The man, who initially defended jailed former Liberian President Charles Ghankay Taylor before the UN-backed Special Court for Sierra Leone, Karim Khan, QC, has been inaugurated as the new chief prosecutor of the International Criminal Court in The Hague, Netherlands.

A trained British lawyer, Khan replaces Gambian Judge Fatou Bensouda, whose nine-year tenure as chief prosecutor for the ICC, expired Tuesday, 15 June 2021, The Associated Press reports.

Judge Khan was the court-appointed defense lawyer for Mr. Taylor during the former president’s war crimes trial in The Hague which began in 2006, but Taylor dismissed him subsequently in 2007, and opted instead, to defend himself.

However, the former presiding judge in the trial, Ugandan Julia Sebutinde, ordered Khan to stay for the duration of the day’s hearings. But the lawyer walked out on grounds that it was against his code of conduct to represent a client against his will.

In a letter that was read in court at the time, Taylor wrote: “I cannot participate in a charade that does no justice to the people of Liberia and Sierra Leone, I choose not to be a fig leaf of legitimacy for this court.”
The court dismissed his claim and Khan went on to defend Kenyan Deputy President William Ruto in 2011 at the ICC who was indicted for crimes against humanity during post-election violence in Kenyan in 2007. The ICC subsequently acquitted both Ruto and current President Kenyetta after Khan argued the charges were too weak and inadmissible.

Taylor later chose Jamaican-born British trained Barrister Courtenay Griffiths, QC, who defended the former Liberian president up to his conviction in 2012 for aiding and abetting former RUF rebels in Sierra Leone. Mr. Taylor is serving a 50-year sentence in a British jail.

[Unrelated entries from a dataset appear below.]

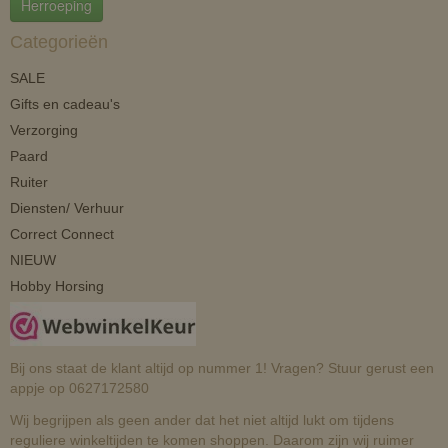
Herroeping
Categorieën
SALE
Gifts en cadeau's
Verzorging
Paard
Ruiter
Diensten/ Verhuur
Correct Connect
NIEUW
Hobby Horsing
Bij ons staat de klant altijd op nummer 1! Vragen? Stuur gerust een
appje op 0627172580
Wij begrijpen als geen ander dat het niet altijd lukt om tijdens
reguliere winkeltijden te komen shoppen. Daarom zijn wij ruimer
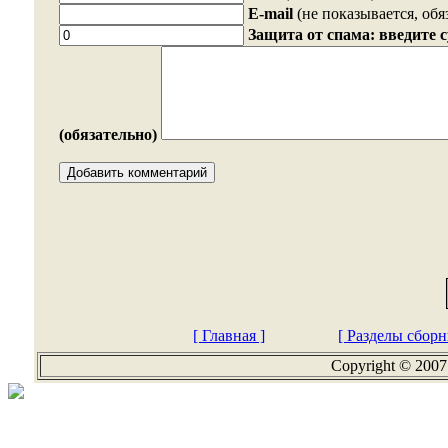
E-mail
(не показывается, обя
Защита от спама: введите 
(обязательно)
[ Главная ]
[ Разделы сборн
Copyright © 2007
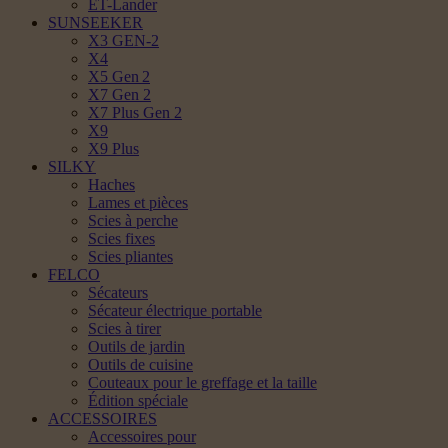
ET-Lander
SUNSEEKER
X3 GEN-2
X4
X5 Gen 2
X7 Gen 2
X7 Plus Gen 2
X9
X9 Plus
SILKY
Haches
Lames et pièces
Scies à perche
Scies fixes
Scies pliantes
FELCO
Sécateurs
Sécateur électrique portable
Scies à tirer
Outils de jardin
Outils de cuisine
Couteaux pour le greffage et la taille
Édition spéciale
ACCESSOIRES
Accessoires pour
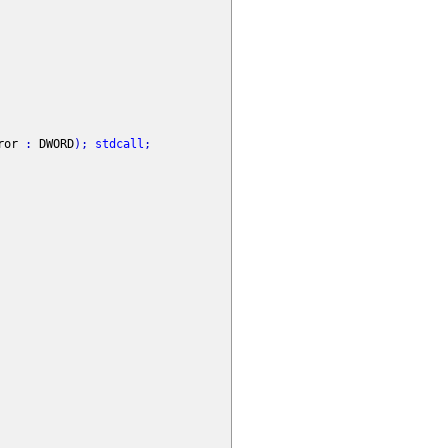
rror
:
DWORD
)
;
stdcall
;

51-year-old Karim Khan is the third chief prosecutor at the ICC after Luis Moreno Ocampo and Fatou Bensouda, entering the office at a time there are global calls for accountability, justice and end to impunity.
“The priority for me, and I believe that’s the principle of the Rome Statute, is not to focus so much on where trials take place, but to ensure that the quest for accountability and inroads on impunity are made,” he is quoted to have said in reference to the treaty that founded the ICC.